(Dataset entries)
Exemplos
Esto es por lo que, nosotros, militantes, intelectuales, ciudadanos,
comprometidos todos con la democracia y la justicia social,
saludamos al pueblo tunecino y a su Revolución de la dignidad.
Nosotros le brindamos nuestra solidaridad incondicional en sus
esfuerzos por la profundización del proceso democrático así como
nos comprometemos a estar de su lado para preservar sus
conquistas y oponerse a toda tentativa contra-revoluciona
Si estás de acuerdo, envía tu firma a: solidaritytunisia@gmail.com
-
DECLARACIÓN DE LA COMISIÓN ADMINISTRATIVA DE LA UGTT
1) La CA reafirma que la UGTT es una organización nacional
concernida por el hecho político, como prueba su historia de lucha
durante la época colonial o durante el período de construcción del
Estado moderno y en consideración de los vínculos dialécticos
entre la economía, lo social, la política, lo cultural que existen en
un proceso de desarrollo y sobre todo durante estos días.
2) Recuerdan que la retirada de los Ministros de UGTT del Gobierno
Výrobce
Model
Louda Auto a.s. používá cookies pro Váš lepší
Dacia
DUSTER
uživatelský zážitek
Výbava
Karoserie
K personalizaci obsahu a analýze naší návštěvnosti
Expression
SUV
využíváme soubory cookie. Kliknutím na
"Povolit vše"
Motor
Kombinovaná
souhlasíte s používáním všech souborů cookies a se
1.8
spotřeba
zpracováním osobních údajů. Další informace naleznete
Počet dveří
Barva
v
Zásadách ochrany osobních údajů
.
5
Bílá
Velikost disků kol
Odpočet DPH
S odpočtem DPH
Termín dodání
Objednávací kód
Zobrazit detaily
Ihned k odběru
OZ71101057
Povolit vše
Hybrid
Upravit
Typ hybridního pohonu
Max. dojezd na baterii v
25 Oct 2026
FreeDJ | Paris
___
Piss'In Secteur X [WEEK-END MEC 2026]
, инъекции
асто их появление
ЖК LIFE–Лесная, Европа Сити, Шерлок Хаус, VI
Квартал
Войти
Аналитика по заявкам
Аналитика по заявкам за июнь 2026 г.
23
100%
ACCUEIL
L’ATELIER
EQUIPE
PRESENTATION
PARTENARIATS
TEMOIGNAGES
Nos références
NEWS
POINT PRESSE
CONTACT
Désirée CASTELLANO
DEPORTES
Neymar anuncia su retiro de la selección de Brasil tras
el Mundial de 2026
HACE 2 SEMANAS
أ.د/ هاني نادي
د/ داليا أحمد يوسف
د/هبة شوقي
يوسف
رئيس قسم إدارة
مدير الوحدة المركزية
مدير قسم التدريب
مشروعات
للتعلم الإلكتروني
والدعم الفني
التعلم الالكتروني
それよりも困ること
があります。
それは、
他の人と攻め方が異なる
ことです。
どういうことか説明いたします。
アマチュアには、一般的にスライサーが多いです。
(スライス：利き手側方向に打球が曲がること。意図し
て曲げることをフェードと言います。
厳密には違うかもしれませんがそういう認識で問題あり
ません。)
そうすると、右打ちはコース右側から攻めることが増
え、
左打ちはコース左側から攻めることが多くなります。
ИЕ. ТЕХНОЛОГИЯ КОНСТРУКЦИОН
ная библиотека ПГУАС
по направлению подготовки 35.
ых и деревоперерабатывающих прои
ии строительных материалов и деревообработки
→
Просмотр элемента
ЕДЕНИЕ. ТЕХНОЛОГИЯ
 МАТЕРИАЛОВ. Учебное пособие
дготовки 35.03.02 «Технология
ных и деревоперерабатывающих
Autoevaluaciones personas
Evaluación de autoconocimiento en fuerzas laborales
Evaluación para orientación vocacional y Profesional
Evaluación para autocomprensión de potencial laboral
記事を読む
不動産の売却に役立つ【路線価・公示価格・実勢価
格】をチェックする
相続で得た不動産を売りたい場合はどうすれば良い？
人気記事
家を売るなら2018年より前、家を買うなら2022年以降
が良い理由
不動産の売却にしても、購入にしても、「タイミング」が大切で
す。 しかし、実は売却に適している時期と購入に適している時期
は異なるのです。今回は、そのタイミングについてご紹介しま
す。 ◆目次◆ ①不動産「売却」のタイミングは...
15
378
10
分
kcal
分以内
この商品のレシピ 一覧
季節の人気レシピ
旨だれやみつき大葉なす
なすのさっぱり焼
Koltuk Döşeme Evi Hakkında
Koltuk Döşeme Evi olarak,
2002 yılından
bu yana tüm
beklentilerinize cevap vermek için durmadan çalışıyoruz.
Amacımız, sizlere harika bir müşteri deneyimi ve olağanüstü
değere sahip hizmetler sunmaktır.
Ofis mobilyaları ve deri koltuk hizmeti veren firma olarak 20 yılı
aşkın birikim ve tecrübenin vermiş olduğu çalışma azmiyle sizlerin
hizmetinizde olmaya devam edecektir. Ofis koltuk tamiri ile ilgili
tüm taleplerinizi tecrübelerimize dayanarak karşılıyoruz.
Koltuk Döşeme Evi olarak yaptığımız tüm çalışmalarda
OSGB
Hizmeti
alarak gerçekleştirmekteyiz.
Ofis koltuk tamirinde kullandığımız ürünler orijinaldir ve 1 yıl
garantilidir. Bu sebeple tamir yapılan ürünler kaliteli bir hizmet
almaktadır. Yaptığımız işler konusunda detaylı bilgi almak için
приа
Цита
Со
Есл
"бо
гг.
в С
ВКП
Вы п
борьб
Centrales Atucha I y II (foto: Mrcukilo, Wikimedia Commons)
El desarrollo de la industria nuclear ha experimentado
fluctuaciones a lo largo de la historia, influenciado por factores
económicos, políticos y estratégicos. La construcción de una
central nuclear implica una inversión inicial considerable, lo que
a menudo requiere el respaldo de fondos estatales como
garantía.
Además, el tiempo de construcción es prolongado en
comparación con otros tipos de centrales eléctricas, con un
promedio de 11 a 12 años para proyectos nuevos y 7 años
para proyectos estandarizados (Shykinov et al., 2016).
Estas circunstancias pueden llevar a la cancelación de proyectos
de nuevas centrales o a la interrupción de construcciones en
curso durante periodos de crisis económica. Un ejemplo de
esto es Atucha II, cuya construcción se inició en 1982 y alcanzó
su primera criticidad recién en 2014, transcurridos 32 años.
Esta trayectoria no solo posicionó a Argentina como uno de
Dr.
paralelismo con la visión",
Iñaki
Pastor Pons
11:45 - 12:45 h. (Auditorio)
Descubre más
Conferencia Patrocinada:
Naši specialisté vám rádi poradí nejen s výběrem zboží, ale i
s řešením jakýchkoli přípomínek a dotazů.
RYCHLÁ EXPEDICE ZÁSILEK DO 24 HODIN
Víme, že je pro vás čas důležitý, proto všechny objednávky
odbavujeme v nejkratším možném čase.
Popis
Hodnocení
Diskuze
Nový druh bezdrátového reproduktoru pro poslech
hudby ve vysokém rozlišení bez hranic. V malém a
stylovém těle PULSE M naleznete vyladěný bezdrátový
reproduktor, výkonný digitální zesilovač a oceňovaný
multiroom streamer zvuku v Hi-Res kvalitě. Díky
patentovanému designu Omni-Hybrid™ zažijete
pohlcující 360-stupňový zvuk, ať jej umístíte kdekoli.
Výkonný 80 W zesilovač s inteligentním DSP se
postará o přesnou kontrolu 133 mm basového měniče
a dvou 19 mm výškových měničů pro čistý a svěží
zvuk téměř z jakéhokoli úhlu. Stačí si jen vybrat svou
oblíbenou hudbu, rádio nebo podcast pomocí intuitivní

# What to work on
Would you restate the records word for word?

# Solved exercise
Exemplos
Esto es por lo que, nosotros, militantes, intelectuales, ciudadanos,
comprometidos todos con la democracia y la justicia social,
saludamos al pueblo tunecino y a su Revolución de la dignidad.
Nosotros le brindamos nuestra solidaridad incondicional en sus
esfuerzos por la profundización del proceso democrático así como
nos comprometemos a estar de su lado para preservar sus
conquistas y oponerse a toda tentativa contra-revoluciona
Si estás de acuerdo, envía tu firma a: solidaritytunisia@gmail.com
-
DECLARACIÓN DE LA COMISIÓN ADMINISTRATIVA DE LA UGTT
1) La CA reafirma que la UGTT es una organización nacional
concernida por el hecho político, como prueba su historia de lucha
durante la época colonial o durante el período de construcción del
Estado moderno y en consideración de los vínculos dialécticos
entre la economía, lo social, la política, lo cultural que existen en
un proceso de desarrollo y sobre todo durante estos días.
2) Recuerdan que la retirada de los Ministros de UGTT del Gobierno
Výrobce
Model
Louda Auto a.s. používá cookies pro Váš lepší
Dacia
DUSTER
uživatelský zážitek
Výbava
Karoserie
K personalizaci obsahu a analýze naší návštěvnosti
Expression
SUV
využíváme soubory cookie. Kliknutím na
"Povolit vše"
Motor
Kombinovaná
souhlasíte s používáním všech souborů cookies a se
1.8
spotřeba
zpracováním osobních údajů. Další informace naleznete
Počet dveří
Barva
v
Zásadách ochrany osobních údajů
.
5
Bílá
Velikost disků kol
Odpočet DPH
S odpočtem DPH
Termín dodání
Objednávací kód
Zobrazit detaily
Ihned k odběru
OZ71101057
Povolit vše
Hybrid
Upravit
Typ hybridního pohonu
Max. dojezd na baterii v
25 Oct 2026
FreeDJ | Paris
___
Piss'In Secteur X [WEEK-END MEC 2026]
, инъекции
асто их появление
ЖК LIFE–Лесная, Европа Сити, Шерлок Хаус, VI
Квартал
Войти
Аналитика по заявкам
Аналитика по заявкам за июнь 2026 г.
23
100%
ACCUEIL
L’ATELIER
EQUIPE
PRESENTATION
PARTENARIATS
TEMOIGNAGES
Nos références
NEWS
POINT PRESSE
CONTACT
Désirée CASTELLANO
DEPORTES
Neymar anuncia su retiro de la selección de Brasil tras
el Mundial de 2026
HACE 2 SEMANAS
أ.د/ هاني نادي
د/ داليا أحمد يوسف
د/هبة شوقي
يوسف
رئيس قسم إدارة
مدير الوحدة المركزية
مدير قسم التدريب
مشروعات
للتعلم الإلكتروني
والدعم الفني
التعلم الالكتروني
それよりも困ること
があります。
それは、
他の人と攻め方が異なる
ことです。
どういうことか説明いたします。
アマチュアには、一般的にスライサーが多いです。
(スライス：利き手側方向に打球が曲がること。意図し
て曲げることをフェードと言います。
厳密には違うかもしれませんがそういう認識で問題あり
ません。)
そうすると、右打ちはコース右側から攻めることが増
え、
左打ちはコース左側から攻めることが多くなります。
ИЕ. ТЕХНОЛОГИЯ КОНСТРУКЦИОН
ная библиотека ПГУАС
по направлению подготовки 35.
ых и деревоперерабатывающих прои
ии строительных материалов и деревообработки
→
Просмотр элемента
ЕДЕНИЕ. ТЕХНОЛОГИЯ
 МАТЕРИАЛОВ. Учебное пособие
дготовки 35.03.02 «Технология
ных и деревоперерабатывающих
Autoevaluaciones personas
Evaluación de autoconocimiento en fuerzas laborales
Evaluación para orientación vocacional y Profesional
Evaluación para autocomprensión de potencial laboral
記事を読む
不動産の売却に役立つ【路線価・公示価格・実勢価
格】をチェックする
相続で得た不動産を売りたい場合はどうすれば良い？
人気記事
家を売るなら2018年より前、家を買うなら2022年以降
が良い理由
不動産の売却にしても、購入にしても、「タイミング」が大切で
す。 しかし、実は売却に適している時期と購入に適している時期
は異なるのです。今回は、そのタイミングについてご紹介しま
す。 ◆目次◆ ①不動産「売却」のタイミングは...
15
378
10
分
kcal
分以内
この商品のレシピ 一覧
季節の人気レシピ
旨だれやみつき大葉なす
なすのさっぱり焼
Koltuk Döşeme Evi Hakkında
Koltuk Döşeme Evi olarak,
2002 yılından
bu yana tüm
beklentilerinize cevap vermek için durmadan çalışıyoruz.
Amacımız, sizlere harika bir müşteri deneyimi ve olağanüstü
değere sahip hizmetler sunmaktır.
Ofis mobilyaları ve deri koltuk hizmeti veren firma olarak 20 yılı
aşkın birikim ve tecrübenin vermiş olduğu çalışma azmiyle sizlerin
hizmetinizde olmaya devam edecektir. Ofis koltuk tamiri ile ilgili
tüm taleplerinizi tecrübelerimize dayanarak karşılıyoruz.
Koltuk Döşeme Evi olarak yaptığımız tüm çalışmalarda
OSGB
Hizmeti
alarak gerçekleştirmekteyiz.
Ofis koltuk tamirinde kullandığımız ürünler orijinaldir ve 1 yıl
garantilidir. Bu sebeple tamir yapılan ürünler kaliteli bir hizmet
almaktadır. Yaptığımız işler konusunda detaylı bilgi almak için
приа
Цита
Со
Есл
"бо
гг.
в С
ВКП
Вы п
борьб
Centrales Atucha I y II (foto: Mrcukilo, Wikimedia Commons)
El desarrollo de la industria nuclear ha experimentado
fluctuaciones a lo largo de la historia, influenciado por factores
económicos, políticos y estratégicos. La construcción de una
central nuclear implica una inversión inicial considerable, lo que
a menudo requiere el respaldo de fondos estatales como
garantía.
Además, el tiempo de construcción es prolongado en
comparación con otros tipos de centrales eléctricas, con un
promedio de 11 a 12 años para proyectos nuevos y 7 años
para proyectos estandarizados (Shykinov et al., 2016).
Estas circunstancias pueden llevar a la cancelación de proyectos
de nuevas centrales o a la interrupción de construcciones en
curso durante periodos de crisis económica. Un ejemplo de
esto es Atucha II, cuya construcción se inició en 1982 y alcanzó
su primera criticidad recién en 2014, transcurridos 32 años.
Esta trayectoria no solo posicionó a Argentina como uno de
Dr.
paralelismo con la visión",
Iñaki
Pastor Pons
11:45 - 12:45 h. (Auditorio)
Descubre más
Conferencia Patrocinada:
Naši specialisté vám rádi poradí nejen s výběrem zboží, ale i
s řešením jakýchkoli přípomínek a dotazů.
RYCHLÁ EXPEDICE ZÁSILEK DO 24 HODIN
Víme, že je pro vás čas důležitý, proto všechny objednávky
odbavujeme v nejkratším možném čase.
Popis
Hodnocení
Diskuze
Nový druh bezdrátového reproduktoru pro poslech
hudby ve vysokém rozlišení bez hranic. V malém a
stylovém těle PULSE M naleznete vyladěný bezdrátový
reproduktor, výkonný digitální zesilovač a oceňovaný
multiroom streamer zvuku v Hi-Res kvalitě. Díky
patentovanému designu Omni-Hybrid™ zažijete
pohlcující 360-stupňový zvuk, ať jej umístíte kdekoli.
Výkonný 80 W zesilovač s inteligentním DSP se
postará o přesnou kontrolu 133 mm basového měniče
a dvou 19 mm výškových měničů pro čistý a svěží
zvuk téměř z jakéhokoli úhlu. Stačí si jen vybrat svou
oblíbenou hudbu, rádio nebo podcast pomocí intuitivní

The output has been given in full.